EL DELANTERO CENTRO FUE DEVORADO AL ATARDECER
Cuando levantaba el brazo y lo agitaba, cual si estuviera descoyuntado del cuerpo, le parecía que el alud de aplausos le pertenecía exclusivamente. Saltaba después sobre una y otra pierna, deseoso de que se mantuviera la atención del público sobre los recursos de su flexibilidad. Incluso mantenía la ilusión al caminar sobre el césped, mientras estrechaba la mano de su rival conocido o daba una protectora palmada sobre la espalda del debutante autóctono, protegido por las mejores miradas que se descolgaban desde los graderíos, como pinzas de un cangrejo inmenso y emocionado. Y después, cuando al borde del silbato inicial, se persignaba, creía imponer al público un distante respeto ante la fe sorprendida y sostenida, incluso bajo tan insólitas atmósferas. De su bota salía el saque inicial. Procuraba que la pelota rodara relajada hacia el interior derecho, una pelota confiada en la pierna que le dio movimiento. Un movimiento profesional y tranquilo, como el del cuchillo en manos del carnicero o el de los dedos de su madre cuando iban guiando con seguridad la recta del pespunte, bajo el piececillo implacable de la máquina de coser, marca Singer.

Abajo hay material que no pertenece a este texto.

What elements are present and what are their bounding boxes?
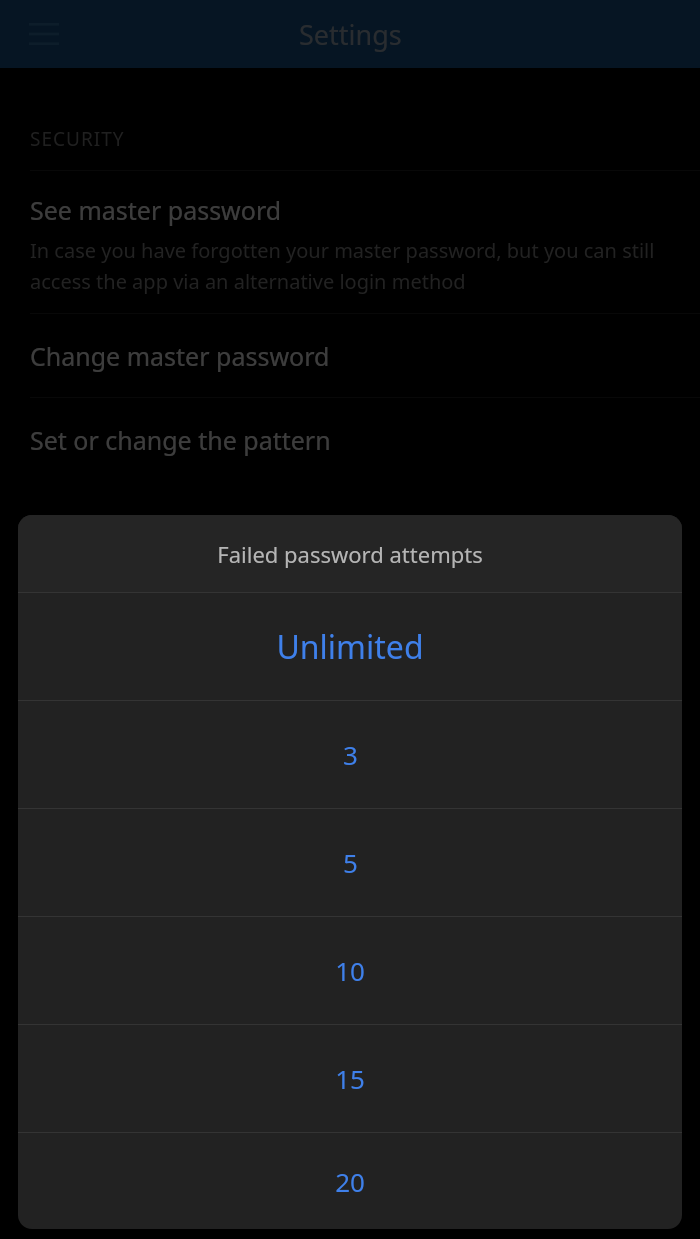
staticText: 3 (343, 737, 358, 772)
staticText: Set or change the pattern (30, 423, 331, 457)
staticText: See master password (30, 193, 282, 227)
button[interactable]: See master password (0, 171, 700, 313)
staticText: 15 (335, 1061, 365, 1096)
button[interactable]: 20 (18, 1133, 682, 1229)
button[interactable]: 15 (18, 1025, 682, 1132)
staticText: SECURITY (30, 126, 125, 152)
staticText: Failed password attempts (217, 539, 483, 569)
staticText: 10 (335, 953, 365, 988)
button[interactable]: 5 (18, 809, 682, 916)
staticText: 20 (335, 1164, 365, 1199)
button[interactable]: Set or change the pattern (0, 398, 700, 481)
button[interactable]: 3 (18, 701, 682, 808)
button[interactable]: 10 (18, 917, 682, 1024)
button[interactable]: Change master password (0, 314, 700, 397)
staticText: Unlimited (276, 625, 424, 669)
button[interactable]: Unlimited (18, 593, 682, 700)
staticText: 5 (343, 845, 358, 880)
staticText: In case you have forgotten your master p… (30, 237, 676, 295)
staticText: Change master password (30, 339, 330, 373)
staticText: Settings (299, 16, 402, 53)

—Que gane el mejor. A pesar de mi condición de presidente del club, yo siempre, en mi fuero interno, pienso: Que gane el mejor. Y me parece que ha de ser así. No crea que una victoria no me interesaría. Ya lo creo. Están pidiendo mi cabeza. Ya sabe usted cómo son estas cosas. Cuando se gana, todo va bien. Cuando se pierde, en cambio… Yo confío mucho en ese chico. El mismo. Sí, soy de su misma opinión. Es un magnífico delantero centro. Por cierto, distraído por otros asuntos, he olvidado agradecerle su presencia en el palco presidencial. El agradecimiento es mío y de los miembros de la directiva. Usted siempre es bien acogido. Que lo sabemos, se lo aseguro. Por favor, que se le quiere a usted. Que todos sabemos que a usted el club le cae simpático. Si ganamos. Que Dios le oiga.

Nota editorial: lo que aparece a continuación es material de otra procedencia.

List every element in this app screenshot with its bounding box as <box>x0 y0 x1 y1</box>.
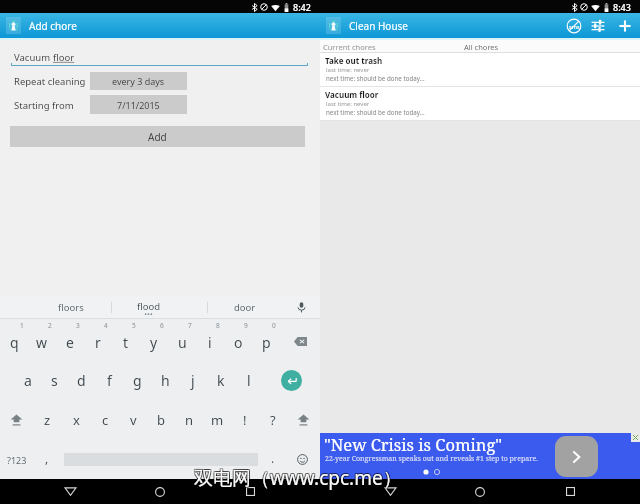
button[interactable]: Emoji <box>284 440 320 479</box>
staticText: 9 <box>244 321 248 330</box>
button[interactable]: 4 <box>84 319 112 360</box>
button[interactable]: 7 <box>168 319 196 360</box>
button[interactable]: s <box>41 360 68 400</box>
button[interactable]: 3 <box>56 319 84 360</box>
staticText: 8 <box>216 321 220 330</box>
staticText: m <box>211 411 224 429</box>
button[interactable]: ?123 <box>0 440 34 479</box>
staticText: door <box>234 301 256 314</box>
button[interactable]: v <box>119 400 147 440</box>
staticText: 1 <box>20 321 24 330</box>
staticText: l <box>247 371 251 390</box>
button[interactable]: h <box>151 360 179 400</box>
staticText: floor <box>53 51 75 64</box>
staticText: 22-year Congressman speaks out and revea… <box>325 454 538 464</box>
button[interactable]: 5 <box>112 319 140 360</box>
staticText: 双电网（www.cpc.me） <box>195 466 403 492</box>
staticText: next time: should be done today... <box>326 74 425 82</box>
staticText: last time: never <box>326 100 370 108</box>
button[interactable]: 1 <box>0 319 28 360</box>
staticText: 4 <box>104 321 108 330</box>
button[interactable]: SMS reminders <box>562 13 586 38</box>
staticText: g <box>133 371 142 390</box>
staticText: . <box>271 450 275 466</box>
staticText: Starting from <box>14 99 74 112</box>
button[interactable]: Home <box>140 479 180 504</box>
staticText: , <box>45 450 49 466</box>
staticText: Add chore <box>29 19 77 33</box>
staticText: x <box>73 411 80 429</box>
button[interactable]: Recent apps <box>230 479 270 504</box>
staticText: ?123 <box>7 454 27 466</box>
staticText: every 3 days <box>112 75 165 87</box>
button[interactable]: k <box>207 360 235 400</box>
button[interactable]: z <box>33 400 62 440</box>
staticText: 双电网（www.cpc.me） <box>193 464 401 490</box>
button[interactable]: ? <box>259 400 287 440</box>
staticText: a <box>24 371 32 390</box>
button[interactable]: x <box>62 400 91 440</box>
button[interactable]: c <box>91 400 119 440</box>
button[interactable]: Close ad <box>631 433 640 442</box>
staticText: 双电网（www.cpc.me） <box>193 465 401 491</box>
button[interactable]: 0 <box>252 319 280 360</box>
button[interactable]: Take out trash <box>320 53 640 86</box>
staticText: 双电网（www.cpc.me） <box>194 465 402 491</box>
button[interactable]: Shift <box>0 400 33 440</box>
staticText: r <box>95 333 101 352</box>
button[interactable]: j <box>179 360 207 400</box>
button[interactable]: Vacuum floor <box>320 87 640 120</box>
button[interactable]: Voice input <box>283 296 320 319</box>
staticText: n <box>185 411 194 429</box>
button[interactable]: door <box>208 296 280 319</box>
button[interactable]: Recent apps <box>550 479 590 504</box>
button[interactable]: a <box>14 360 41 400</box>
staticText: All chores <box>464 42 499 52</box>
button[interactable]: flood <box>112 296 207 319</box>
button[interactable]: g <box>123 360 151 400</box>
button[interactable]: 8 <box>196 319 224 360</box>
button[interactable]: Add <box>10 126 305 147</box>
staticText: 双电网（www.cpc.me） <box>194 464 402 490</box>
button[interactable]: d <box>68 360 95 400</box>
button[interactable]: Shift <box>287 400 320 440</box>
button[interactable]: Next ad <box>555 436 598 477</box>
button[interactable]: Add chore <box>610 13 640 38</box>
staticText: 双电网（www.cpc.me） <box>195 464 403 490</box>
button[interactable]: Back <box>370 479 410 504</box>
button[interactable]: Home <box>460 479 500 504</box>
button[interactable]: n <box>175 400 203 440</box>
staticText: y <box>150 333 158 352</box>
button[interactable]: 7/11/2015 <box>90 95 187 114</box>
button[interactable]: 6 <box>140 319 168 360</box>
staticText: b <box>157 411 165 429</box>
button[interactable]: ! <box>231 400 259 440</box>
staticText: 7 <box>188 321 192 330</box>
staticText: d <box>77 371 86 390</box>
staticText: sms <box>569 23 580 30</box>
button[interactable]: every 3 days <box>90 72 187 90</box>
staticText: 双电网（www.cpc.me） <box>194 466 402 492</box>
button[interactable]: floors <box>0 296 111 319</box>
button[interactable]: l <box>235 360 263 400</box>
staticText: Take out trash <box>325 55 383 66</box>
button[interactable]: 9 <box>224 319 252 360</box>
staticText: z <box>44 411 51 429</box>
staticText: 8:43 <box>613 1 631 13</box>
staticText: 0 <box>272 321 276 330</box>
button[interactable]: 2 <box>28 319 56 360</box>
button[interactable]: Enter <box>263 360 320 400</box>
button[interactable]: . <box>262 440 284 479</box>
button[interactable] <box>60 440 262 479</box>
button[interactable]: f <box>95 360 123 400</box>
button[interactable]: Settings <box>586 13 610 38</box>
button[interactable]: m <box>203 400 231 440</box>
button[interactable]: Back <box>50 479 90 504</box>
staticText: q <box>10 333 19 352</box>
staticText: ? <box>270 411 276 429</box>
button[interactable]: , <box>34 440 60 479</box>
staticText: 5 <box>132 321 136 330</box>
button[interactable]: Backspace <box>280 319 320 360</box>
staticText: 双电网（www.cpc.me） <box>193 466 401 492</box>
button[interactable]: b <box>147 400 175 440</box>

Le gustaban los primeros minutos. Cuando se busca el sitio. Cuando se hacen las primeras carreras y a uno se le pega el secante. De reojo hay que estudiarle. Hay que hacerle correr para ver qué tal te sigue. Por qué lado prefiere entrar, con qué pierna. Si es hablador. Si te dice: No tocarás pelota. O si ya empieza advirtiendo: Yo devuelvo dos patadas por cada una. Le gustaba ver el respeto y la prevención en los ojos de los más jóvenes o la zozobra y un cierto odio en los defensas centrales en el último año de titularidad: desmesurados en el atletismo de sus entradas, la seguridad de sus anticipaciones. A unos y a otros respondía: Tú, calla y juega. O bien: Te pagan por jugar, no por hablar. Le gustaba sorprenderles con una respuesta despectiva, pero educada. Como un señor. Exactamente como un señor del fútbol. ¿Por qué no?

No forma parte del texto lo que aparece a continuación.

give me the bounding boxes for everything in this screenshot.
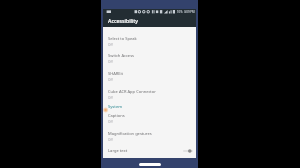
button[interactable]: Switch Access <box>103 48 196 66</box>
button[interactable]: Cube ACR App Connector <box>103 84 196 101</box>
staticText: Captions <box>108 113 125 119</box>
staticText: Off <box>108 120 113 124</box>
staticText: Switch Access <box>108 53 135 59</box>
staticText: 3:09 PM <box>184 10 195 14</box>
button[interactable]: SHAREit <box>103 66 196 84</box>
button[interactable]: Home <box>139 163 161 166</box>
staticText: SHAREit <box>108 71 124 77</box>
staticText: Select to Speak <box>108 36 137 42</box>
staticText: Off <box>108 60 113 64</box>
staticText: Cube ACR App Connector <box>108 89 156 95</box>
staticText: Off <box>108 78 113 82</box>
staticText: Magnification gestures <box>108 131 152 137</box>
button[interactable]: Captions <box>103 109 196 127</box>
staticText: Large text <box>108 148 128 154</box>
staticText: Off <box>108 96 113 100</box>
button[interactable]: Magnification gestures <box>103 127 196 145</box>
other: Large text toggle <box>183 148 193 154</box>
staticText: Off <box>108 138 113 142</box>
staticText: Accessibility <box>108 17 139 24</box>
staticText: Off <box>108 43 113 47</box>
button[interactable]: Select to Speak <box>103 31 196 48</box>
button[interactable]: Large text <box>103 144 196 158</box>
staticText: 10% <box>177 10 183 14</box>
staticText: System <box>108 104 123 110</box>
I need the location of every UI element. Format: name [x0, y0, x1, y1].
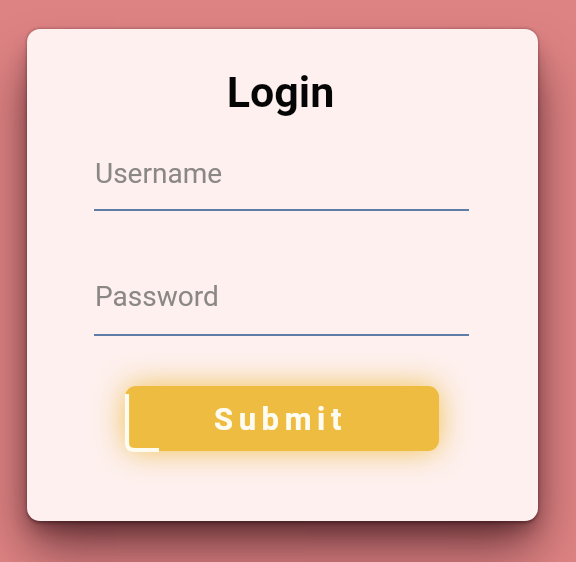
button[interactable]: Submit: [125, 386, 439, 451]
staticText: Username: [95, 157, 223, 190]
staticText: Submit: [214, 401, 348, 437]
staticText: Login: [27, 67, 536, 117]
button[interactable]: Password: [94, 277, 470, 340]
button[interactable]: Username: [94, 154, 470, 214]
staticText: Password: [95, 280, 219, 313]
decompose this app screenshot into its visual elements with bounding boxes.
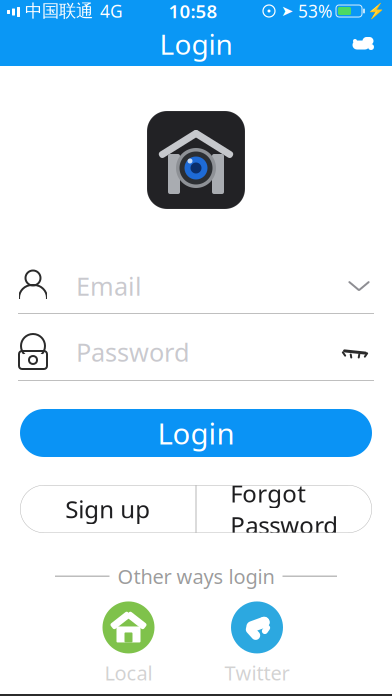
staticText: 10:58	[168, 0, 218, 23]
staticText: 中国联通	[25, 0, 93, 22]
staticText: ➤	[281, 3, 293, 19]
button[interactable]: Forgot Password	[196, 485, 372, 533]
button[interactable]: Show saved accounts	[336, 269, 382, 303]
staticText: Login	[160, 25, 232, 63]
staticText: 4G	[100, 0, 123, 22]
button[interactable]: Sign up	[20, 485, 196, 533]
staticText: Email	[76, 269, 142, 303]
staticText: Sign up	[65, 493, 150, 525]
staticText: Password	[76, 335, 190, 369]
staticText: ⚡	[367, 3, 385, 19]
button[interactable]: Region	[340, 27, 386, 61]
button[interactable]: Local	[90, 601, 166, 686]
staticText: 53%	[298, 0, 332, 22]
button[interactable]: Login	[20, 409, 372, 457]
staticText: Other ways login	[118, 563, 274, 590]
staticText: Local	[104, 659, 152, 686]
staticText: Twitter	[224, 659, 290, 686]
staticText: Login	[158, 414, 234, 452]
button[interactable]: Twitter	[212, 601, 302, 686]
button[interactable]: Show password	[328, 332, 382, 372]
staticText: Forgot Password	[230, 477, 338, 541]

—Ya no salen figuras como antes. Mire, ese chico es bueno; ¿pero le cambiaría por cualquiera de la media docena de delanteros centro de hace diez años? Hoy, a cualquier chico, porque sólo sepa atarse las botas, ya hay que pagarle. Es lo que decía el otro día el alcalde: Como sigan desapareciendo solares en los barrios, vamos a tener que fabricar futbolistas en plantas industriales. No hay mal que por bien no venga. Ya sé que es un signo de progreso. Los chicos hoy tienen otras salidas, gracias a Dios. Pero duele que cueste tanto encontrar alguno con clase y ganas. En cuanto tienen una categoría equis, calculan: en tantos años gano tanto, no hay que matarse. Fíjese. Fíjese qué manera de fallar un remate. Ese gol lo metía hasta usted. Perdone mi impertinencia. Se lo ruego. Es que yo sé que a usted le iba eso del fútbol. Que yo lo sé y de buena tinta. ¡Ah! Se dice el pecado, no el pecador. ¿Cuatro goles en mil novecientos veintitrés? ¿En un día? Entonces se tenía lo que había que tener. Y no lo digo porque esté usted delante.
Cuando la vio venir, automáticamente inició el salto. Le pareció como si el cuello se alargara inútilmente en busca de la pelota. Sintió primero el codazo en los riñones, después la pelota le rozó la sien y desde el suelo vio cómo la pala de los brazos del portero la recogían y la apretaban contra el pecho. Se levantó con una mano en el riñón, la otra en alto para llamar la atención del árbitro y una cierta fiereza en los ojos que buscaban al defensa. Allí estaba, mirándose los tacos de la bota, pero de reojillo a la espera de su reacción. En el mentón del defensa envejecían costurones, bajo dos ojillos que miraban el mundo a buena altura, desde hacía más de treinta años. Paleto de mierda, le gritó y el defensa sonrió mientras seguía en su atención a los tacos de la bota.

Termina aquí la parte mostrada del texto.